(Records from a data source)

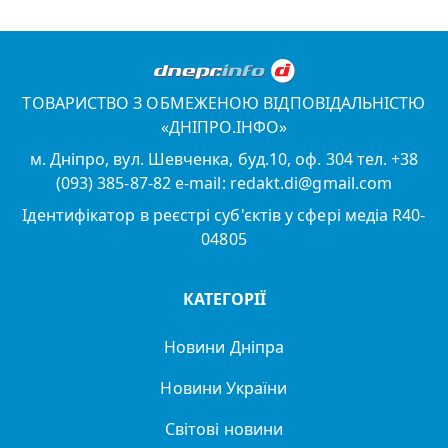
ТОВАРИСТВО З ОБМЕЖЕНОЮ ВІДПОВІДАЛЬНІСТЮ
«ДНІПРО.ІНФО»
м. Дніпро, вул. Шевченка, буд.10, оф. 304 тел. +38
(093) 385-87-82 e-mail: redakt.di@gmail.com
Ідентифікатор в реєстрі суб'єктів у сфері медіа R40-
04805
КАТЕГОРІЇ
Новини Дніпра
Новини України
Світові новини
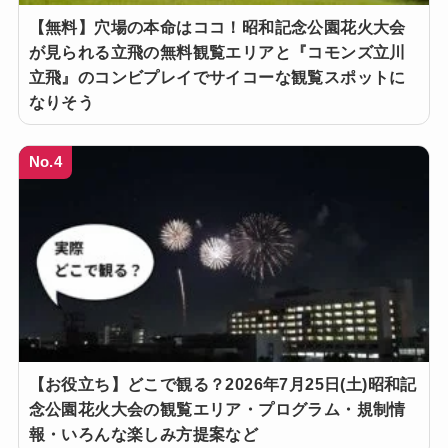
【無料】穴場の本命はココ！昭和記念公園花火大会
が見られる立飛の無料観覧エリアと『コモンズ立川
立飛』のコンビプレイでサイコーな観覧スポットに
なりそう
No.4
【お役立ち】どこで観る？2026年7月25日(土)昭和記
念公園花火大会の観覧エリア・プログラム・規制情
報・いろんな楽しみ方提案など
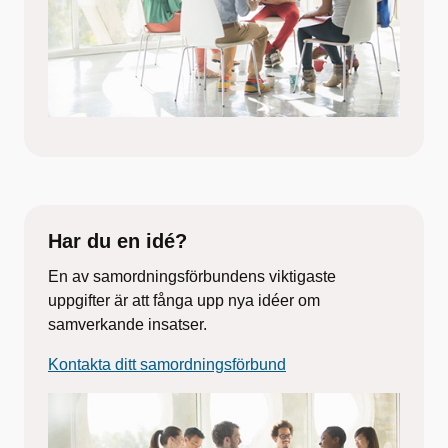
n
V
G
Har du en idé?
En av samordningsförbundens viktigaste
uppgifter är att fånga upp nya idéer om
samverkande insatser.
Kontakta ditt samordningsförbund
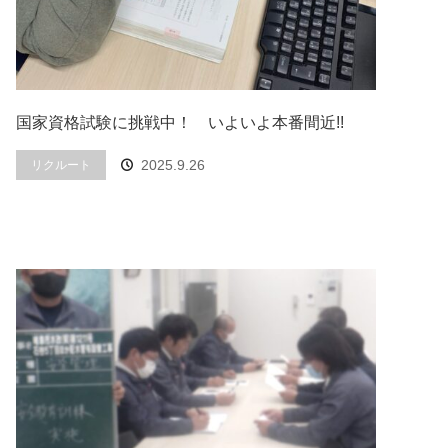
国家資格試験に挑戦中！ いよいよ本番間近!!
2025.9.26
リクルート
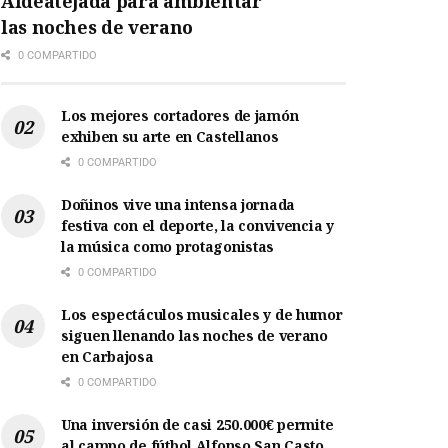
Aldeatejada para ambientar
las noches de verano
0 COMPARTIDO
Los mejores cortadores de jamón
exhiben su arte en Castellanos
0 COMPARTIDO
Doñinos vive una intensa jornada
festiva con el deporte, la convivencia y
la música como protagonistas
0 COMPARTIDO
Los espectáculos musicales y de humor
siguen llenando las noches de verano
en Carbajosa
0 COMPARTIDO
Una inversión de casi 250.000€ permite
al campo de fútbol Alfonso San Casto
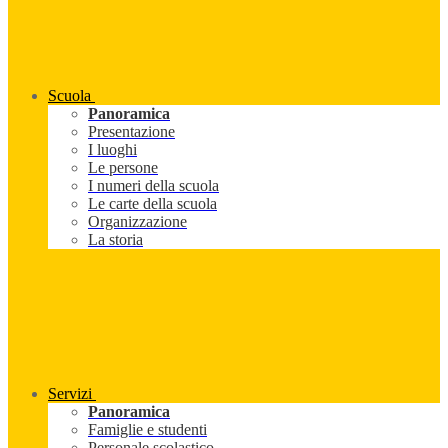
Scuola
Panoramica
Presentazione
I luoghi
Le persone
I numeri della scuola
Le carte della scuola
Organizzazione
La storia
Servizi
Panoramica
Famiglie e studenti
Personale scolastico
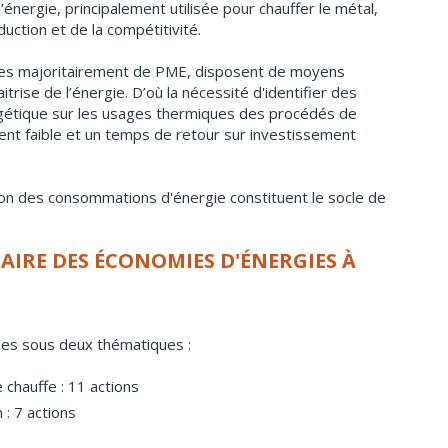
énergie, principalement utilisée pour chauffer le métal,
ction et de la compétitivité.
ées majoritairement de PME, disposent de moyens
trise de l’énergie. D’où la nécessité d'identifier des
rgétique sur les usages thermiques des procédés de
ent faible et un temps de retour sur investissement
ion des consommations d'énergie constituent le socle de
AIRE DES ÉCONOMIES D'ÉNERGIES À
ies sous deux thématiques :
 chauffe : 11 actions
 : 7 actions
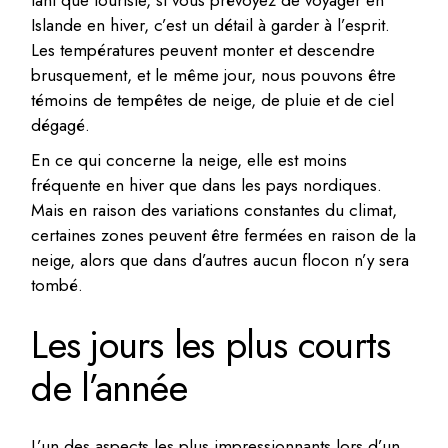
tant que touriste, si vous prévoyez de voyager en
Islande en hiver, c’est un détail à garder à l’esprit.
Les températures peuvent monter et descendre
brusquement, et le même jour, nous pouvons être
témoins de tempêtes de neige, de pluie et de ciel
dégagé.
En ce qui concerne la neige, elle est moins
fréquente en hiver que dans les pays nordiques.
Mais en raison des variations constantes du climat,
certaines zones peuvent être fermées en raison de la
neige, alors que dans d’autres aucun flocon n’y sera
tombé.
Les jours les plus courts
de l’année
L’un des aspects les plus impressionnants lors d’un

• [WHAT IS NEEDED]
The records above should be returned word for word, with every picture left out.

• [RESULT FOR THIS EXERCISE]
ТОВАРИСТВО З ОБМЕЖЕНОЮ ВІДПОВІДАЛЬНІСТЮ
«ДНІПРО.ІНФО»
м. Дніпро, вул. Шевченка, буд.10, оф. 304 тел. +38
(093) 385-87-82 e-mail: redakt.di@gmail.com
Ідентифікатор в реєстрі суб'єктів у сфері медіа R40-
04805
КАТЕГОРІЇ
Новини Дніпра
Новини України
Світові новини
【無料】穴場の本命はココ！昭和記念公園花火大会
が見られる立飛の無料観覧エリアと『コモンズ立川
立飛』のコンビプレイでサイコーな観覧スポットに
なりそう
No.4
【お役立ち】どこで観る？2026年7月25日(土)昭和記
念公園花火大会の観覧エリア・プログラム・規制情
報・いろんな楽しみ方提案など
n
V
G
Har du en idé?
En av samordningsförbundens viktigaste
uppgifter är att fånga upp nya idéer om
samverkande insatser.
Kontakta ditt samordningsförbund
国家資格試験に挑戦中！ いよいよ本番間近!!
2025.9.26
リクルート
Aldeatejada para ambientar
las noches de verano
0 COMPARTIDO
Los mejores cortadores de jamón
exhiben su arte en Castellanos
0 COMPARTIDO
Doñinos vive una intensa jornada
festiva con el deporte, la convivencia y
la música como protagonistas
0 COMPARTIDO
Los espectáculos musicales y de humor
siguen llenando las noches de verano
en Carbajosa
0 COMPARTIDO
Una inversión de casi 250.000€ permite
al campo de fútbol Alfonso San Casto
Scuola
Panoramica
Presentazione
I luoghi
Le persone
I numeri della scuola
Le carte della scuola
Organizzazione
La storia
Servizi
Panoramica
Famiglie e studenti
Personale scolastico
énergie, principalement utilisée pour chauffer le métal,
ction et de la compétitivité.
ées majoritairement de PME, disposent de moyens
trise de l’énergie. D’où la nécessité d'identifier des
rgétique sur les usages thermiques des procédés de
ent faible et un temps de retour sur investissement
ion des consommations d'énergie constituent le socle de
AIRE DES ÉCONOMIES D'ÉNERGIES À
ies sous deux thématiques :
 chauffe : 11 actions
 : 7 actions
tant que touriste, si vous prévoyez de voyager en
Islande en hiver, c’est un détail à garder à l’esprit.
Les températures peuvent monter et descendre
brusquement, et le même jour, nous pouvons être
témoins de tempêtes de neige, de pluie et de ciel
dégagé.
En ce qui concerne la neige, elle est moins
fréquente en hiver que dans les pays nordiques.
Mais en raison des variations constantes du climat,
certaines zones peuvent être fermées en raison de la
neige, alors que dans d’autres aucun flocon n’y sera
tombé.
Les jours les plus courts
de l’année
L’un des aspects les plus impressionnants lors d’un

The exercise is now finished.